Valentine's Day Special: Is Stock Market Open On February 14? If Yes, Which Stocks To Buy, Find Out!

February 14 is popularly known as the day of love since everyone across the world celebrates it as Valentine's Day. Although, the history behind Valentine's Day is tragic, on this day people like to express their affection, love and care through gifts or cards. How about gifting stocks on this special day? The stock market is open for trading on this special day, as February 14 is neither a national nor public holiday.

Hence, the Indian market will be open for trading and investors can buy sell or hold their positions in market-related instruments.

So which stocks to buy on February 14?

Shiju Koothupalakkal - Technical Analyst at Prabhudas Lilladher has recommended buying three stocks on February 14. They are:

- BUY NFL cmp 101.35 Stop Loss 98 Target 108

- BUY HCC cmp 42.60 Stop Loss 41.50 Target 45

- BUY HAVELLS cmp 1362.65 Stop Loss 1335 Target 1425

February 14 Trading Guide!

Siddhartha Khemka, Head - of Retail Research, Motilal Oswal Financial Services said, "Going ahead Nifty is expected to remain in the broader range given the lack of positive triggers globally and mixed set of domestic Q3 earnings which too is unable to provide any support. All eyes will be on US inflation data that will be released late today, as it will hold key importance from the US Fed interest rate cut point of view."

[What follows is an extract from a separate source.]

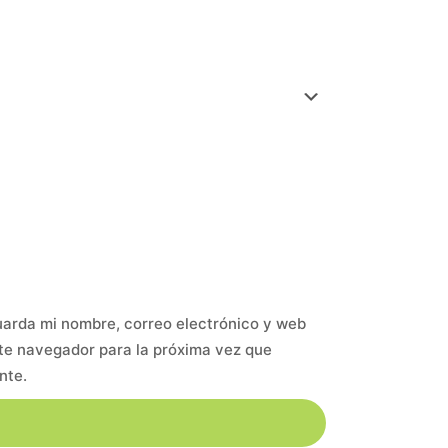
arda mi nombre, correo electrónico y web
te navegador para la próxima vez que
nte.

While Prashanth Tapse, Senior VP (Research), Mehta Equities said, volatility is likely to persist as most of the hurdles such as geo-political worries coupled with stretched valuations of local stocks and FII selling will continue to keep investors at bay.

To investors, Ajit Mishra, SVP - of Technical Research, Religare Broking said, the recent price action in the index shows indecisiveness among the participants thus traders should continue with a stock-specific approach and wait for clarity. Besides, we suggest utilizing further rebounds to reduce longs, especially in the PSUs and other overbought sectors/themes.

Koothupalakkal expects Nifty to find support at 21,600 and to resist around 21,900 on February 14. Bank Nifty is factored to find support and resistance at 45,000 and 46,000 respectively.

Giving a technical view, Rupak De, Senior Technical Analyst, at LKP Securities said, the Nifty exhibited volatility throughout the day, mostly fluctuating within the range of 21650 and 21750. The prevailing sentiment is expected to persist in a sideways to bearish direction as long as the index stays below 21850. On the downside, a short-term support level is identified at 21500. A significant decline below 21500 could potentially initiate a correction towards 21270/21000. Conversely, on the upside, a decisive breakthrough above 21850 might trigger a rally towards 22200.

Moreover, on Bank Nifty, Kunal Shah, Senior Technical & Derivative Analyst at LKP Securities said, "The bulls made a strong comeback, defending the critical support level of 44800, which now serves as a cushion for further upside. The index remains in buy mode as long as the mentioned support holds, and any dips should be utilized to add long positions. The immediate resistance on the upside is situated at 46000, where the highest open interest is built up on the call side, indicating a potential target for the bullish momentum."

Market's Previous Session:

On Tuesday, Sensex closed at 71,555.19, up by 482.70 points or 0.68%. While Nifty 50 ended at 21,743.25, higher by 127.20 points or 0.59%.

On the market performance, Vinod Nair, Head of Research, at Geojit Financial Services said, the domestic market largely recovered from yesterday's losses, driven by gains in the banking sector. Improved sentiment stemmed from a decline in domestic inflation, which is expected to boost rural demand. Despite this, broader markets continued to underperform compared to frontline indices due to high valuations. However, investors remained cautious ahead of U.S. inflation data, anticipating a moderation, pivotal for the Fed's interest rate trajectory.

Disclaimer: The recommendations made above are by market analysts and are not advised by either the author or Greynium Information Technologies. The author, nor the brokerage firm nor Greynium would be liable for any losses caused as a result of decisions based on this write-up. Goodreturns.in advises users to consult with certified experts before making any investment decision.